▶ Task item:
Take every line from the listing below that contains "familles".

----

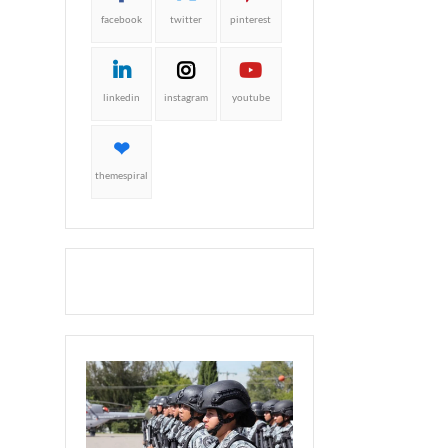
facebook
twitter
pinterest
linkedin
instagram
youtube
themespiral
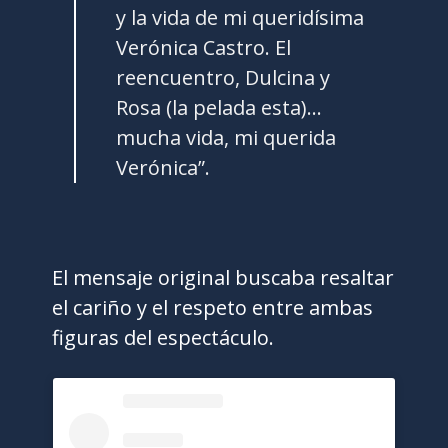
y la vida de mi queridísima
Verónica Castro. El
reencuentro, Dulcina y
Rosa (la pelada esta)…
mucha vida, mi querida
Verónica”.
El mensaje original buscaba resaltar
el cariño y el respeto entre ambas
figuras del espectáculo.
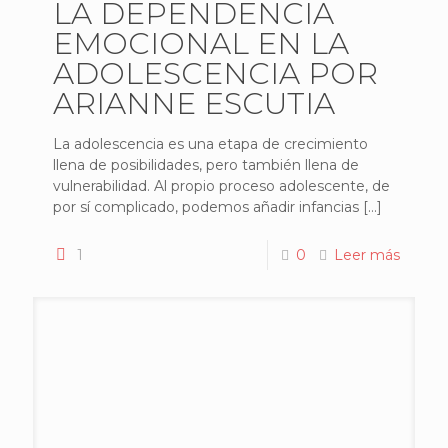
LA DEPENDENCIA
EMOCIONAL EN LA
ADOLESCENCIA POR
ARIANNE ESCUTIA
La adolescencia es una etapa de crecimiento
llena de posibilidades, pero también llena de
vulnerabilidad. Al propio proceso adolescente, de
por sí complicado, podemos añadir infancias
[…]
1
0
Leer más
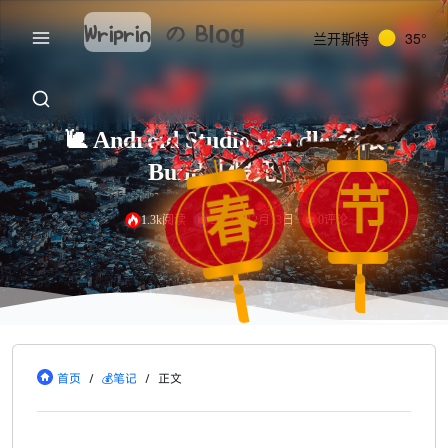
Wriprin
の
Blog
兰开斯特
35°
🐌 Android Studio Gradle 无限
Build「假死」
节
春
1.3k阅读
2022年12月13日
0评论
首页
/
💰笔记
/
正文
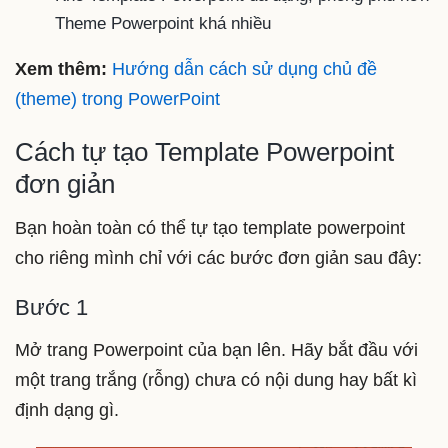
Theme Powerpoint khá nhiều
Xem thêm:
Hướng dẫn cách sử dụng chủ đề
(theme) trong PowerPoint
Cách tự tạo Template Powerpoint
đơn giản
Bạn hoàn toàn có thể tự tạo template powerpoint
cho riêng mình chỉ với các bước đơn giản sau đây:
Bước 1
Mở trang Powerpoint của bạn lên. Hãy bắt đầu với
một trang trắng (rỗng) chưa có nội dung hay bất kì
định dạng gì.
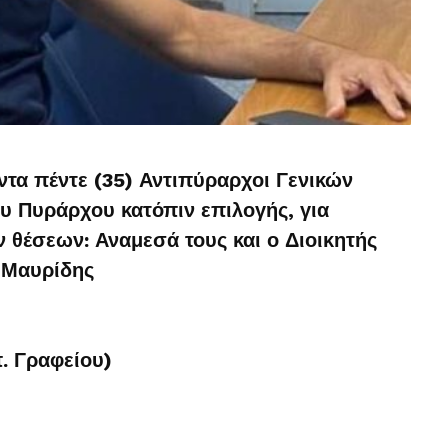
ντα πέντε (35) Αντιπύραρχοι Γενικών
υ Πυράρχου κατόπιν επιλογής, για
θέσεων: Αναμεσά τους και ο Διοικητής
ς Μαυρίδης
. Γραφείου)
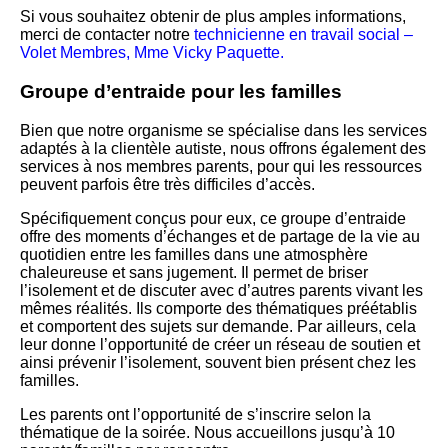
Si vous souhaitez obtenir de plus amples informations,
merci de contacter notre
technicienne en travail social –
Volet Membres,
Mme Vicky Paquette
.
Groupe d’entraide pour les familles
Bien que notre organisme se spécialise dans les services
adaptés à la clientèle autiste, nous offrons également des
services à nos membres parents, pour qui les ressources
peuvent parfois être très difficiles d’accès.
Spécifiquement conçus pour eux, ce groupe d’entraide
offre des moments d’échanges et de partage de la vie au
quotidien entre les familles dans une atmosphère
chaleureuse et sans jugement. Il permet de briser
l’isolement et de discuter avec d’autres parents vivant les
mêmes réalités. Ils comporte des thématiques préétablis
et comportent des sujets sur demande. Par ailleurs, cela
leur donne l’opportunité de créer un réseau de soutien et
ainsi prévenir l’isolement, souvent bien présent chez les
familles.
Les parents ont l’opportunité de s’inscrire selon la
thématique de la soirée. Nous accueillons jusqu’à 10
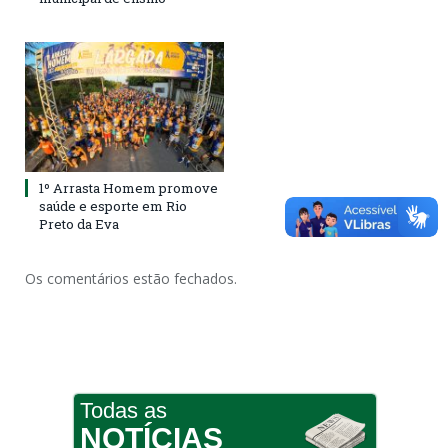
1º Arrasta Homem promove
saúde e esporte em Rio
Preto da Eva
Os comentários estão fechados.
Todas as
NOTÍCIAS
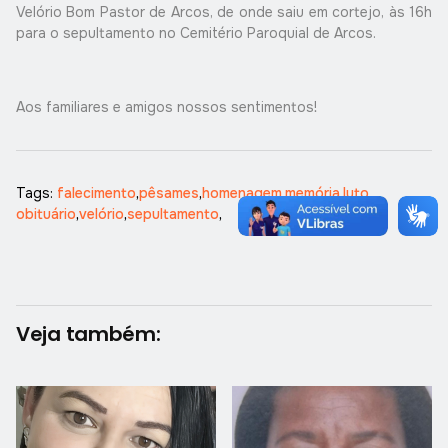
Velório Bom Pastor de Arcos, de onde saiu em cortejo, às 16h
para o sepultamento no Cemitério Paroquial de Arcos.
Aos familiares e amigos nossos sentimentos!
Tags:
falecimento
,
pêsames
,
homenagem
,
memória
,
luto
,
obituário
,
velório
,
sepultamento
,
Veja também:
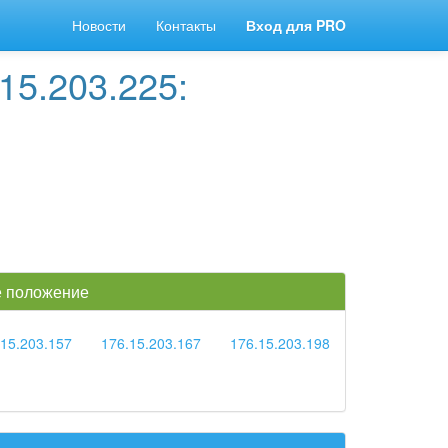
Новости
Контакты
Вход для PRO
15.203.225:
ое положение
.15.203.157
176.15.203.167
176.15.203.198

----

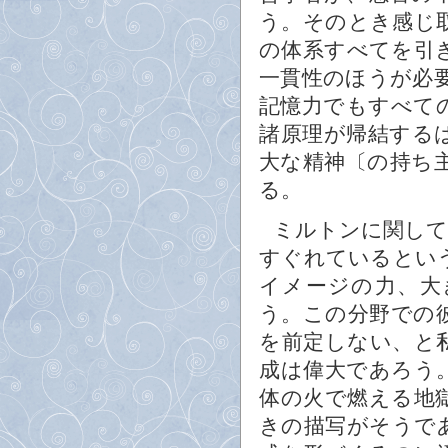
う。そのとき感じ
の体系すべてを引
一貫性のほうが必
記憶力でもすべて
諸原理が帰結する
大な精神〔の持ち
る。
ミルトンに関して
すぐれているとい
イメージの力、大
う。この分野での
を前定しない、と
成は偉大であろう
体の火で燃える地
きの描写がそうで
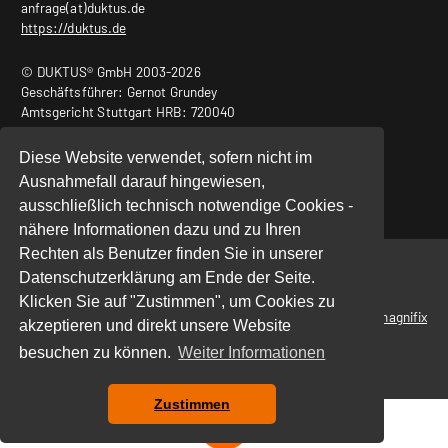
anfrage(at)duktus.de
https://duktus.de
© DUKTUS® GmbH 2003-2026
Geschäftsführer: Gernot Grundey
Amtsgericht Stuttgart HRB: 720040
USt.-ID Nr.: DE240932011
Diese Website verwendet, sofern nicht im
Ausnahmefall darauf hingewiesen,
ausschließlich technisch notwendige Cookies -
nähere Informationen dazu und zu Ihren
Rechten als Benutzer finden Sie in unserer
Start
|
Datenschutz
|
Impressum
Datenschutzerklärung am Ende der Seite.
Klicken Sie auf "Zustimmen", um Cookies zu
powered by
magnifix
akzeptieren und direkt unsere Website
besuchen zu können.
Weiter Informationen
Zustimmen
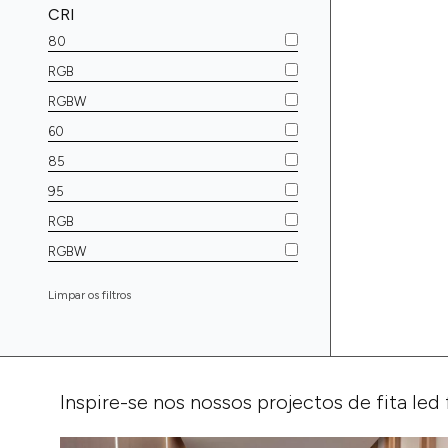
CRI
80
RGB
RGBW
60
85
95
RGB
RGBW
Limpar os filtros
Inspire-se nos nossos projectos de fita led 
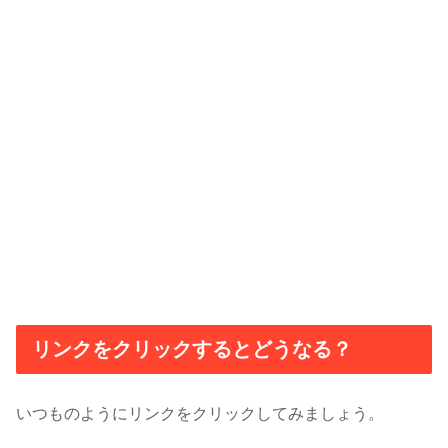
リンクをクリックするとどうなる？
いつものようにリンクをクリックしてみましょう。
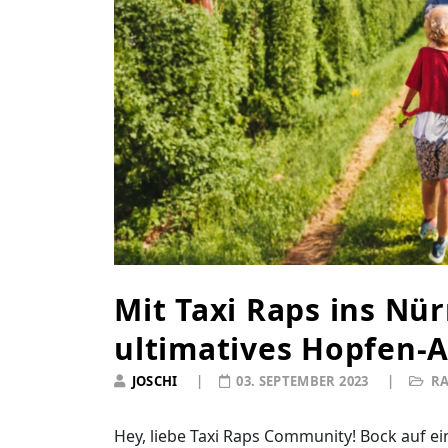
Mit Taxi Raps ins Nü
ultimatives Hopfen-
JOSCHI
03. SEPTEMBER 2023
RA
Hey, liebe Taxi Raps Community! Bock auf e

----

▶ Solution:
Groupe d’entraide pour les familles
quotidien entre les familles dans une atmosphère
familles.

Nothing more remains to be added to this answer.